Der Z4 kam im Herbst 2002 auf den amerikanischen Markt und wurde im März 2003 in Deutschland eingeführt. Da er wesentlich größer und komfortabler ist als der zuvor produzierte Z3, wurde er Z4 genannt. Der Z4 war ab 29.900 € erhältlich.

Nach anfänglich großen Verkaufserfolgen brach der Absatz des Z4 ab 2004 spürbar ein, weshalb man sich bei BMW zu einer umfangreichen Modellpflege entschloss.

Die überarbeitete Version des Z4 wurde im Frühjahr 2006 der Öffentlichkeit vorgestellt. Änderungen wurden sowohl am Interieur- als auch am Exterieurdesign vorgenommen. Die äußeren, optischen Veränderungen betrafen in erster Linie geänderte Stoßfänger bzw. Schürzen, neue Scheinwerfer sowie Rückleuchten, überarbeitete Felgen und neue Farben. Unter dem Blechkleid wurde das Interieur durch Chrom-Applikationen aufgewertet, wie z. B. an den Klimareglern, und durch neue Ausstattungspakete erweitert. Technische Neuerungen waren u. a. auch eine elektronische Ölstandkontrolle und eine Berganfahrhilfe.

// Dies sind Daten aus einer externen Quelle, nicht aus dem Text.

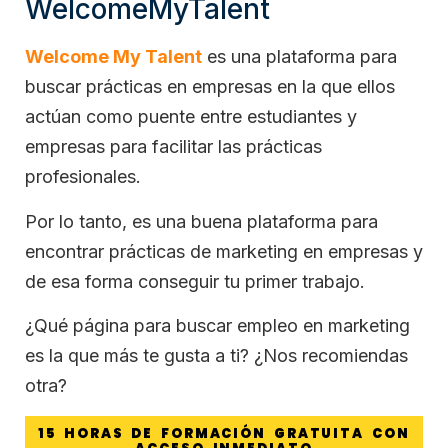
WelcomeMyTalent
Welcome My Talent
es una plataforma para
buscar prácticas en empresas en la que ellos
actúan como puente entre estudiantes y
empresas para facilitar las prácticas
profesionales.
Por lo tanto, es una buena plataforma para
encontrar prácticas de marketing en empresas y
de esa forma conseguir tu primer trabajo.
¿Qué página para buscar empleo en marketing
es la que más te gusta a ti? ¿Nos recomiendas
otra?
15 HORAS DE FORMACIÓN GRATUITA CON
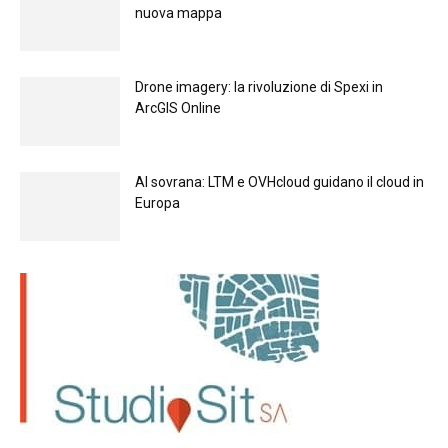
nuova mappa
Drone imagery: la rivoluzione di Spexi in
ArcGIS Online
Al sovrana: LTM е OVHcloud guidano il cloud in
Europа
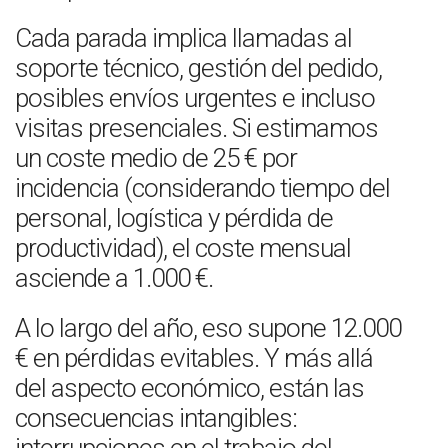
Cada parada implica llamadas al
soporte técnico, gestión del pedido,
posibles envíos urgentes e incluso
visitas presenciales. Si estimamos
un coste medio de 25 € por
incidencia (considerando tiempo del
personal, logística y pérdida de
productividad), el coste mensual
asciende a 1.000 €.
A lo largo del año, eso supone 12.000
€ en pérdidas evitables. Y más allá
del aspecto económico, están las
consecuencias intangibles:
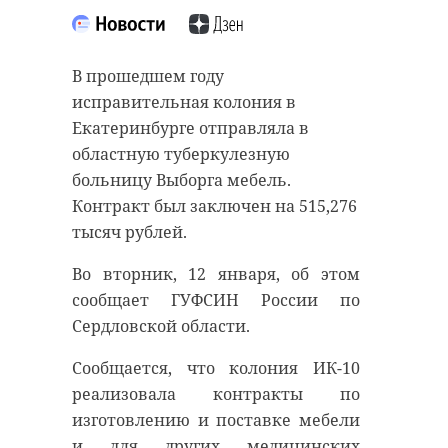
“особняк с
старинном кладбище
привидениями” XIX
и узнал много нового
века
об истории города
В прошедшем году
исправительная колония в
18 августа 2020, 16:53
11 февраля 2020, 14:59
Екатеринбурге отправляла в
областную туберкулезную
больницу Выборга мебель.
Контракт был заключен на 515,276
Подписывайтесь на нас в
Подписывайтесь на нас в
тысяч рублей.
Во вторник, 12 января, об этом
сообщает ГУФСИН России по
Сейчас расчищают рамы, снимают
Руслан Семенченко мечтает,
Сердловской области.
старый слой краски.
чтобы историки-профессионалы
Реставрируют уникальные
больше узнали о жизни Анны. В
Сообщается, что колония ИК-10
витражи в морском стиле.
этом году бельгийские архивы
реализовала контракты по
Впереди шпаклевка дома,
рассекретят документы 100-
изготовлению и поставке мебели
утепление пенькой,
летней давности и, может тогда,
и для других медицинских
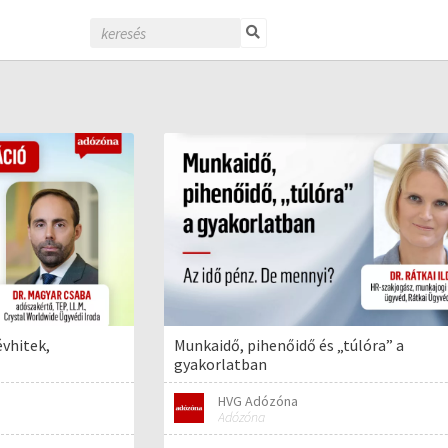
évhitek,
Munkaidő, pihenőidő és „túlóra” a
gyakorlatban
HVG Adózóna
Adózóna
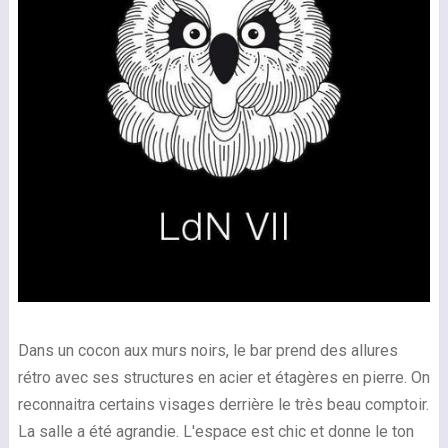
Dans un cocon aux murs noirs, le bar prend des allures
rétro avec ses structures en acier et étagères en pierre. On
reconnaitra certains visages derrière le très beau comptoir.
La salle a été agrandie. L'espace est chic et donne le ton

Die wichtigsten Änderungen betrafen jedoch den Fahrwerks- und Motorenbereich. Im Rahmen der Fahrwerksüberarbeitung gab es auch neue N52-Sechszylinder-Motoren. Die ursprünglichen BMW M54-Motoren in den Varianten 2,2i (170 PS), 2,5i (192 PS) und 3,0i (231 PS) wurden durch die N52-Triebwerke in den Varianten 2,5i (jetzt 177 PS), 2,5si (218 PS) und 3,0si (265 PS) ersetzt. Die im Mai 2005 eingeführte Vierzylinder-Variante 2,0i mit BMW N46-Motor und 150 PS blieb auch nach der Modellpflege weiter im Programm. Weiterhin hatten alle Modelle mit manuellem Schaltgetriebe jetzt sechs Gänge (vorher nur beim 2,0i und 3,0i).

Die Spitze der Reihe bildete der Z4 M. Er verfügte über den 252 kW (343 PS) starken 3,2-Liter-Sechszylindermotor, der bis dato im BMW M3 (E46) eingesetzt wurde. Mit dieser Motorisierung beschleunigte er in 5,0 s von 0 auf 100 km/h und wurde auf eine Spitzengeschwindigkeit von 250 km/h elektronisch begrenzt, gegen Aufpreis waren bis zu 275 km/h möglich. Optisch unterschied sich der Z4 M durch geänderte Schürzen, eine stärker konturierte Motorhaube und eine Auspuffanlage mit vier Endrohren. Ein sequentielles Getriebe, wie es die anderen M-Modelle besitzen, war bislang nicht für den Z4 M verfügbar.

Auf der Internationalen Automobil-Ausstellung 2005 wurde das Z4 Coupé (E86) zunächst als Studie vorgestellt, bevor es im Frühjahr 2006 in leicht veränderter Form mit dem überarbeiteten Roadster auf den Markt kam.

Das Fahrzeug war nur mit zwei Aggregaten erhältlich: dem 3.0si-Motor mit 195 kW (265 PS) und als Z4 M Coupé mit einem 3,2-Liter-Sechszylindermotor (252 kW/343 PS). (Bild- und Text: Wikipedia)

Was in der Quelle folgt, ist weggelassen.